The biggest question to be answered this weekend is whether Faugheen can bounce back in the Irish Champion Hurdle (3.30) from his flop in the Ryanair Hurdle here in December, in which he was pulled up having gone off as the metaphorical dead-cert, priced 2/11.
The winner of that race, Mick Jazz, takes him on again but stablemate Melon and British entry Defi Du Seuil (Philip Hobbs) certainly have chances if the favourite fluffs his lines once again. So with Faugheen priced around 5/4, this is a no-bet race for me.
Of course, an on-song Faugheen would blow the opposition out of the water and on official ratings, he's almost a stone superior to Melon - but we can't pretend Christmas simply didn't happen. Even the greats can have the odd once-off blip, and we all hope he returns to form, but I'm not interested in spending money in finding out if the old Faugheen is back, and I'll keep my wallet in my pocket.
In tomorrow's Unibet Irish Gold Cup (3.35), Our Duke is a worthy favourite and I'm happy to take the 11/4 available in the early markets yesterday.
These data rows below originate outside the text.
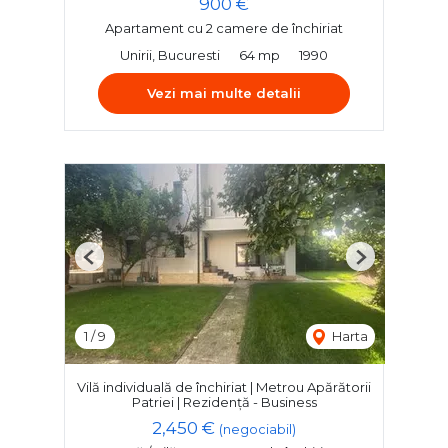
900 €
Apartament cu 2 camere de închiriat
Unirii, Bucuresti
64 mp
1990
Vezi mai multe detalii
Previous
Next
1
/
9
Harta
Vilă individuală de închiriat | Metrou Apărătorii
Patriei | Rezidență - Business
2,450 €
(negociabil)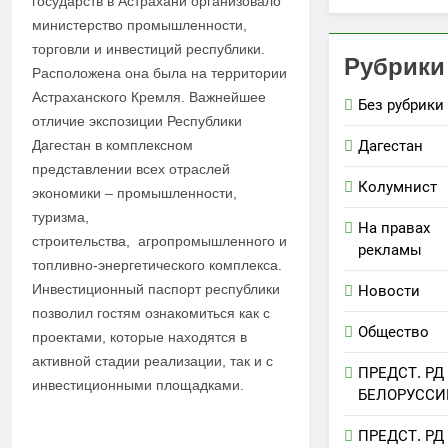
государств в Астрахани организовало
министерство промышленности,
торговли и инвестиций республики.
Рубрики
Расположена она была на территории
Астраханского Кремля. Важнейшее
Без рубрики
отличие экспозиции Республики
Дагестан
Дагестан в комплексном
представлении всех отраслей
Колумнист
экономики – промышленности,
туризма,
На правах
строительства, агропромышленного и
рекламы
топливно-энергетического комплекса.
Инвестиционный паспорт республики
Новости
позволил гостям ознакомиться как с
Общество
проектами, которые находятся в
активной стадии реализации, так и с
ПРЕДСТ. РД
инвестиционными площадками.
БЕЛОРУССИ
ПРЕДСТ. РД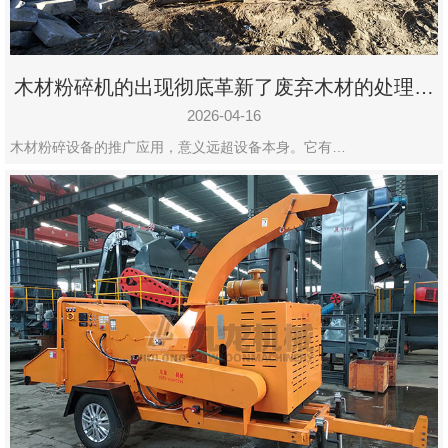
木材粉碎机的出现彻底革新了废弃木材的处理模
式
2026-04-16
木材粉碎设备的推广应用，意义远超设备本身。它有…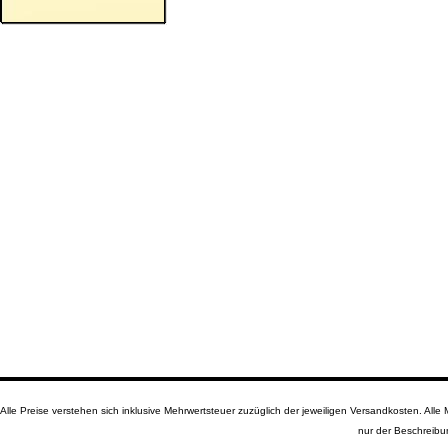
Alle Preise verstehen sich inklusive Mehrwertsteuer zuzüglich der jeweiligen Versandkosten. A
nur der Beschreibu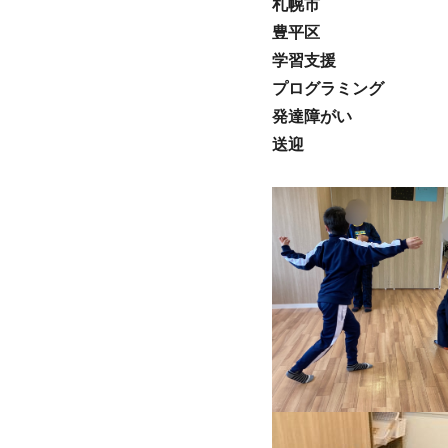
札幌市
豊平区
学習支援
プログラミング
発達障がい
送迎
That said, a leap of faith is also required here as he too flopped last time out in the Jnwine.com Champion Chase priced 5/6, having previously destroyed his rivals in the Irish Grand National.
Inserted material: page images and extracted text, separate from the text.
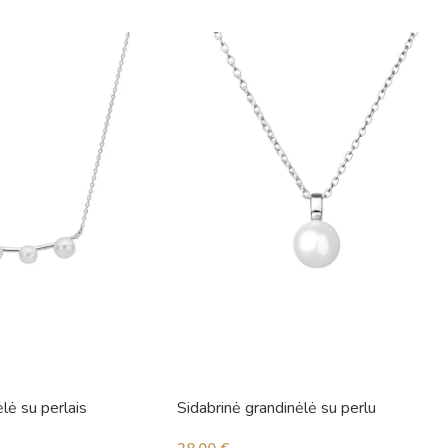
lė su perlais
Sidabrinė grandinėlė su perlu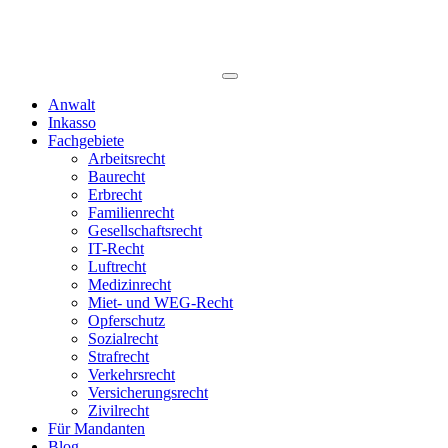
Anwalt
Inkasso
Fachgebiete
Arbeitsrecht
Baurecht
Erbrecht
Familienrecht
Gesellschaftsrecht
IT-Recht
Luftrecht
Medizinrecht
Miet- und WEG-Recht
Opferschutz
Sozialrecht
Strafrecht
Verkehrsrecht
Versicherungsrecht
Zivilrecht
Für Mandanten
Blog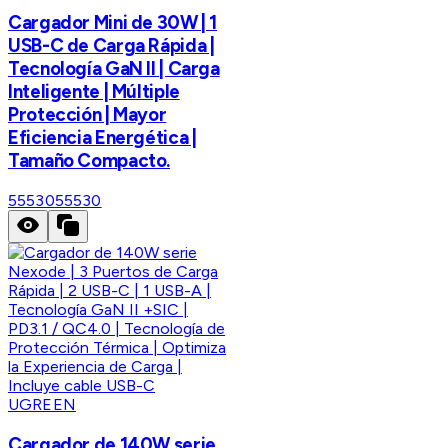
Cargador Mini de 30W | 1
USB-C de Carga Rápida |
Tecnología GaN II | Carga
Inteligente | Múltiple
Protección | Mayor
Eficiencia Energética |
Tamaño Compacto.
55530
55530
UGREEN
Cargador de 140W serie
But he scoped badly after and a back problem (which is reportedly now fixed) came to light, so that's easier to forgive than Faugheen.
Across the water at Sandown, a chance is taken on Terrefort in the Betfred TV Scilly Isles Novices' Chase (2.25), expected to go off in the region of 11/8. Formerly trained in France by Guillaume Macaire, there was plenty to like about his British debut for Nicky Henderson in a novice handicap at Huntingdon last time, suggesting he's ready to take the step up in class. Paul Nicholls' Cyrname is also respected. Modest over hurdles, he's really come to life over fences and was able to step up from handicap company to win a Grade Two at Kempton.
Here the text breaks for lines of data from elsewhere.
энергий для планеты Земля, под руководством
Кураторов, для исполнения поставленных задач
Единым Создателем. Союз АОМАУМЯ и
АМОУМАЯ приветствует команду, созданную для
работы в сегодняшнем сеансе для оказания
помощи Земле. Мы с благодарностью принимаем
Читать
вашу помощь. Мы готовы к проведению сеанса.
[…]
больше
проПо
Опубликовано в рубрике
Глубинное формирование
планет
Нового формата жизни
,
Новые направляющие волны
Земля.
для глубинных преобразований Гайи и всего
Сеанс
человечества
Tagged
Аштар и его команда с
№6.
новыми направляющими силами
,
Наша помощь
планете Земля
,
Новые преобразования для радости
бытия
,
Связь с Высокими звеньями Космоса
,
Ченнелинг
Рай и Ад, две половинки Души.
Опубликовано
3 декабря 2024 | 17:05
There's also Graded action from Wetherby and Nigel Twiston-Davies' Ballyoptic is tipped to land the Grade Two totesport.com Towton Novices' Chase (2.40), priced around 11/4 under Tom Bellamy.
Backing a horse which is making its handicap debut is a tricky business, as it involves trying to spot where the assessors have got it wrong. That can be lot harder to do than it sounds.
But you can often be rewarded with a decent bet at a nice price when you make a different judgement than the experts, and I reckon an opening mark of 127 for Dashing Perk might be a little low.
He's raced just three times over hurdles, and got off the mark in good style last time when beating an even-money favourite in a novice race at Wincanton.
How much improvement he has in him is the big question, but he's got a Grade One entry for one of the novice races at Cheltenham, so connections must be somewhat optimistic.
I believe he's still unexposed, and odds of 9/1 make appeal each-way in the Grade Three Betfred Heroes Handicap Hurdle at Sandown (3.0) today.
1.10 Leopardstown: Fabulous Saga
2.25 Sandown: Terrefort
2.40 Wetherby: Ballyoptic
3.0 Sandown: Dashing Perk (9/1)
3.05 Lingfield: Victory Bond
3.35 Leop'town: Our Duke (tomorrow)
DO THE DOUBLE
Soccer: Crystal Palace sit one place ahead of Newcastle in the League at 13th, but Roy Hodgson has made a big difference at Palace and that’s reflected in the relegation betting with his side at 10/1, and Newcastle 9/4. A draw with City just over a month ago proved Palace are hard to beat, and they can taste success against an out-of-sorts Magpies side tomorrow, priced at 21/10.
Racing: Although he wasn’t good enough to make an impact, Victory Bond took in some group races last summer and that big-race experience has served him well now that trainer William Haggas has made the switch to the all-weather. A winner in two of his last three races on the artificial surfaces, the five-year-old is back in action today for the Betway Winter Derby trial at Lingfield (3.05) and on my ratings, he’s got at least 2lbs in hand, priced around 11/8.